Given data |

* * * * * * *

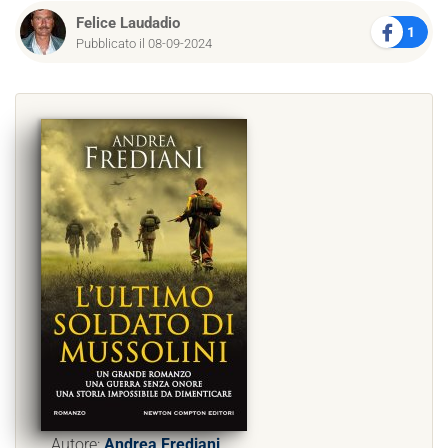
Felice Laudadio
1
Pubblicato il 08-09-2024
Autore:
Andrea Frediani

* * * * * * *

Your task | Output every entry exactly. Pictures stay out.

Your solution |
Felice Laudadio
1
Pubblicato il 08-09-2024
Autore:
Andrea Frediani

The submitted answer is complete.